4人
「どうしてもだめ?」

好きな人にはやっぱりいつも笑ってほしいと思うのだから、
こちらの首肯一つで見られる機会をむざむざ逃すことなんて。

「〜…っだめ、だめです」

あ…っぶない。危なかった。
寸でのところで耐えた理性が破った欲心に手を振って。

別れを惜しむ気持ちで視線を向ければ、見事に残念そうな顔したマスター。

「う、ぐ…っ」

「そうか…なら、仕方ないな」

「そ、その顔やめてくださ…」

いや、本音を言うともうすこし、もうすこしだけ見たい。

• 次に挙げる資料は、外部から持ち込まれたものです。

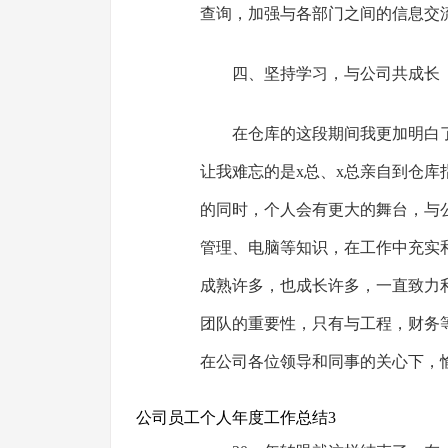
查询，加强与各部门之间的信息交流
四、坚持学习，与公司共成长
在仓库的这段期间我更加明白
让我难忘的是x总、x总亲自到仓
的同时，个人会有更大的舞台，与
管理、电脑等知识，在工作中充实
成熟许多，也成长许多，一直致力
团队的重要性，只有与工程，财务
在公司各位领导和同事的关心下，
公司员工个人年度工作总结3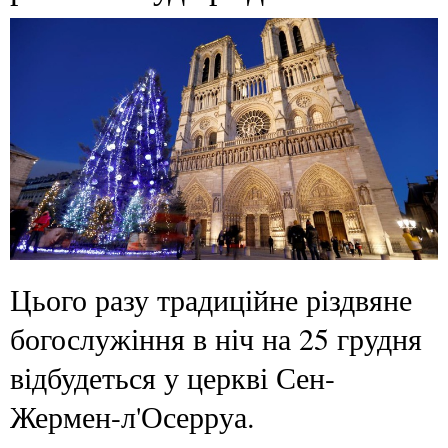
Цього разу традиційне різдвяне
богослужіння в ніч на 25 грудня
відбудеться у церкві Сен-
Жермен-л'Осерруа.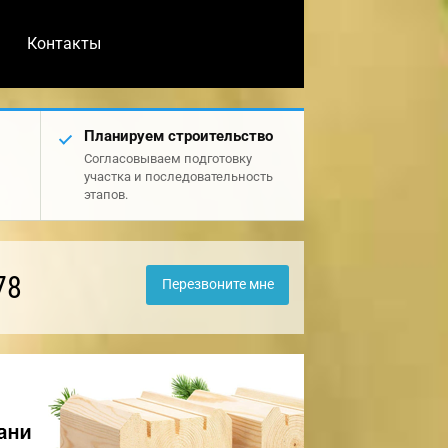
Контакты
Планируем строительство
Согласовываем подготовку
участка и последовательность
этапов.
78
Перезвоните мне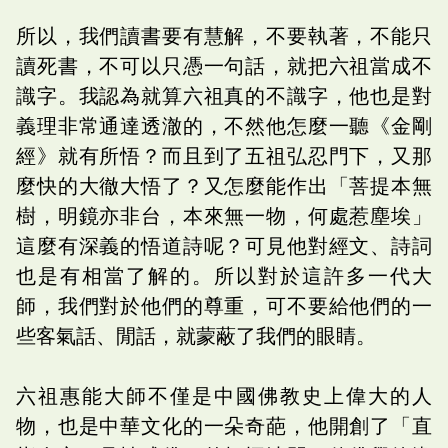
所以，我們讀書要有慧解，不要執著，不能只
讀死書，不可以只憑一句話，就把六祖當成不
識字。我認為就算六祖真的不識字，他也是對
義理非常通達透澈的，不然他怎麼一聽《金剛
經》就有所悟？而且到了五祖弘忍門下，又那
麼快的大徹大悟了？又怎麼能作出「菩提本無
樹，明鏡亦非台，本來無一物，何處惹塵埃」
這麼有深義的悟道詩呢？可見他對經文、詩詞
也是有相當了解的。所以對於這許多一代大
師，我們對於他們的尊重，可不要給他們的一
些客氣話、閒話，就蒙蔽了我們的眼睛。
六祖惠能大師不僅是中國佛教史上偉大的人
物，也是中華文化的一朵奇葩，他開創了「直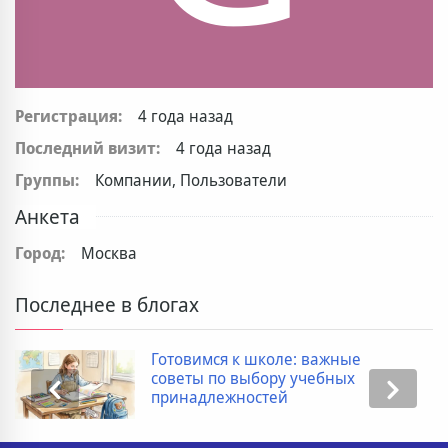
Регистрация:
4 года назад
Последний визит:
4 года назад
Группы:
Компании, Пользователи
Анкета
Город:
Москва
Последнее в блогах
Готовимся к школе: важные
советы по выбору учебных
принадлежностей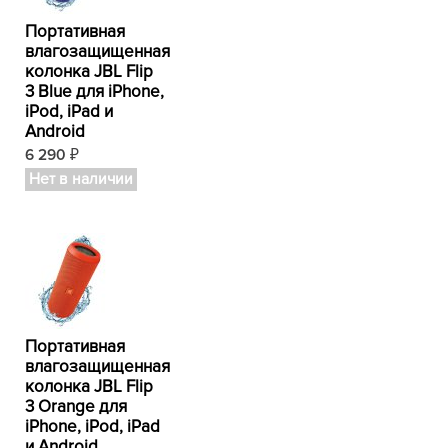
Портативная
влагозащищенная
колонка JBL Flip
3 Blue для iPhone,
iPod, iPad и
Android
6 290
₽
Нет в наличии
Портативная
влагозащищенная
колонка JBL Flip
3 Orange для
iPhone, iPod, iPad
и Android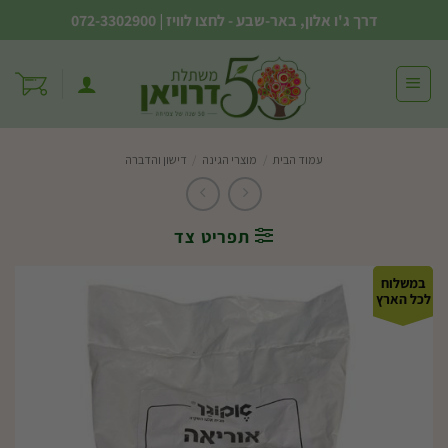
Ski
דרך ג'ו אלון, באר-שבע - לחצו לוויז
|
072-3302900
t
conten
עמוד הבית
/
מוצרי הגינה
/
דישון והדברה
תפריט צד
במשלוח
לכל הארץ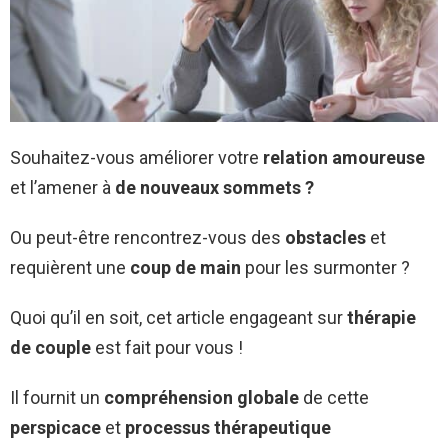
Souhaitez-vous améliorer votre
relation amoureuse
et l’amener à
de nouveaux sommets ?
Ou peut-être rencontrez-vous des
obstacles
et
requièrent une
coup de main
pour les surmonter ?
Quoi qu’il en soit, cet article engageant sur
thérapie
de couple
est fait pour vous !
Il fournit un
compréhension globale
de cette
perspicace
et
processus thérapeutique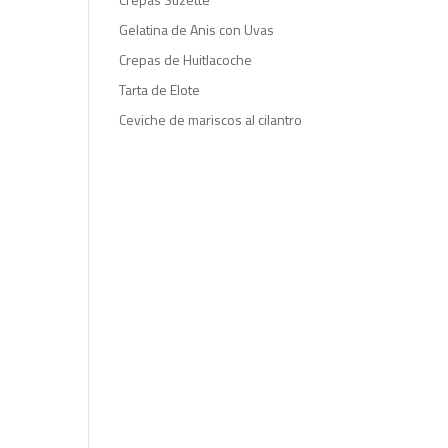
Gelatina de Anis con Uvas
Crepas de Huitlacoche
Tarta de Elote
Ceviche de mariscos al cilantro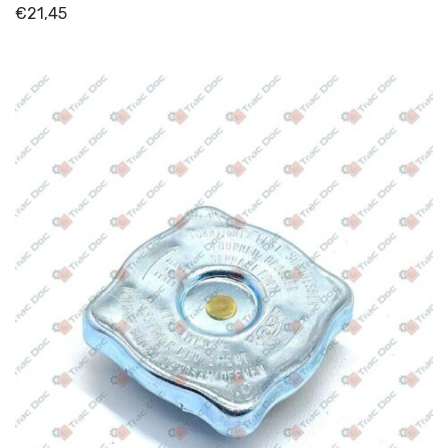
€
21,45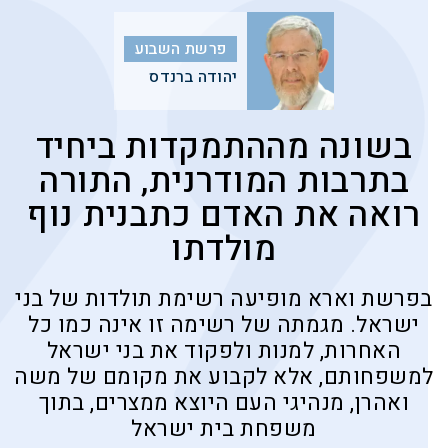
פרשת השבוע
יהודה ברנדס
בשונה מההתמקדות ביחיד
בתרבות המודרנית, התורה
רואה את האדם כתבנית נוף
מולדתו
בפרשת וארא מופיעה רשימת תולדות של בני
ישראל. מגמתה של רשימה זו אינה כמו כל
האחרות, למנות ולפקוד את בני ישראל
למשפחותם, אלא לקבוע את מקומם של משה
ואהרן, מנהיגי העם היוצא ממצרים, בתוך
משפחת בית ישראל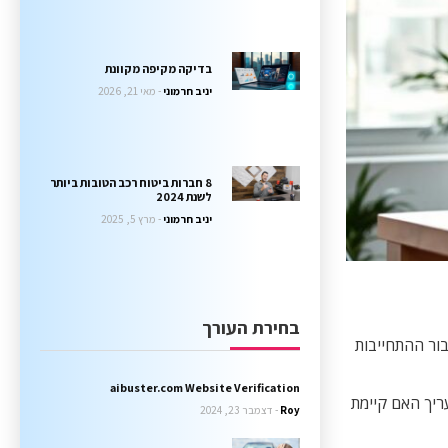
בדיקה מקיפה מקוונת
יניב חרמוני
מאי 21, 2026
8 חברות ביטוח רכב הטובות ביותר
לשנת 2024
יניב חרמוני
מרץ 5, 2025
בחירת העורך
ור ההתחייבות
aibuster.com Website Verification
ריך האם קיימת
Roy
דצמבר 23, 2024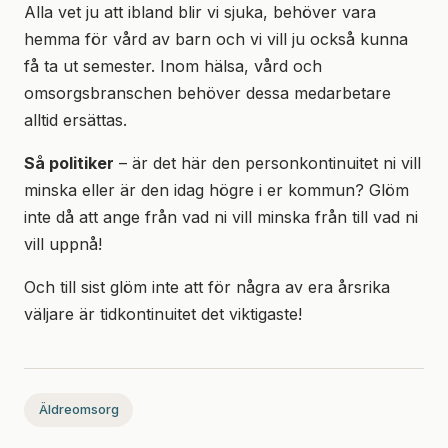
Alla vet ju att ibland blir vi sjuka, behöver vara
hemma för vård av barn och vi vill ju också kunna
få ta ut semester. Inom hälsa, vård och
omsorgsbranschen behöver dessa medarbetare
alltid ersättas.
Så politiker
– är det här den personkontinuitet ni vill
minska eller är den idag högre i er kommun? Glöm
inte då att ange från vad ni vill minska från till vad ni
vill uppnå!
Och till sist glöm inte att för några av era årsrika
väljare är tidkontinuitet det viktigaste!
Äldreomsorg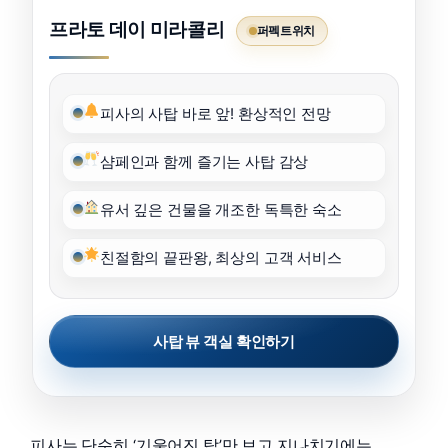
프라토 데이 미라콜리
퍼펙트위치
피사의 사탑 바로 앞! 환상적인 전망
샴페인과 함께 즐기는 사탑 감상
유서 깊은 건물을 개조한 독특한 숙소
친절함의 끝판왕, 최상의 고객 서비스
사탑 뷰 객실 확인하기
피사는 단순히 ‘기울어진 탑’만 보고 지나치기에는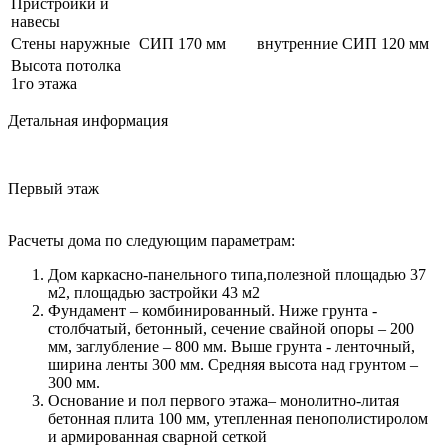
Пристройки и
навесы
Стены наружные
СИП 170 мм
внутренние
СИП 120 мм
Высота потолка
1го этажа
Детальная информация
Первый этаж
Расчеты дома по следующим параметрам:
Дом каркасно-панельного типа,полезной площадью 37
м2, площадью застройки 43 м2
Фундамент – комбинированный. Ниже грунта -
столбчатый, бетонный, сечение свайной опоры – 200
мм, заглубление – 800 мм. Выше грунта - ленточный,
ширина ленты 300 мм. Средняя высота над грунтом –
300 мм.
Основание и пол первого этажа– монолитно-литая
бетонная плита 100 мм, утепленная пенополистиролом
и армированная сварной сеткой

ちょ、写真撮…っあ、でもこれ罪悪感凄いな…!

「なんで駄目なの?趣味じゃないとか?」

「まさか」

俺の内紛をよそに、こたつの二辺を占めるふたりは至って平和だ。

蜜柑を剥いてたアカイトのマスターが促す答えを否定したのは俺ではなく。

彼の隣で雛鳥よろしく口を開けてただけのアカイトだった。

「もしそうでもカイトなら着るだろ」

「だよなぁ」

「え。ちょっと待て、えっカイト」

「ちが、違いますマスター違います」

貴方の見立てはいつも素敵なものですし、俺に似合うと笑ってくれるのなら。

それほど嬉しいことはない。ないのだけど。

俺を潤す幾つかでマスターの何かがもしも不自由になるとしたら?

それだけは絶対に嫌だって話で、ほかに理由なんてない。

悪戯に話の矛先を変えないで欲しいと念じて見つめた思いは通じたのかどうか。

順に目が合った隣人ふたりは何やら神妙に小さく頷く。

「この蜜柑甘いなぁ」

「うまい」

「…それは」

良かったですと俺も頷くほかなかったし、たくさん食べなさいと笑ったマスターの声音こそ甘いと思った。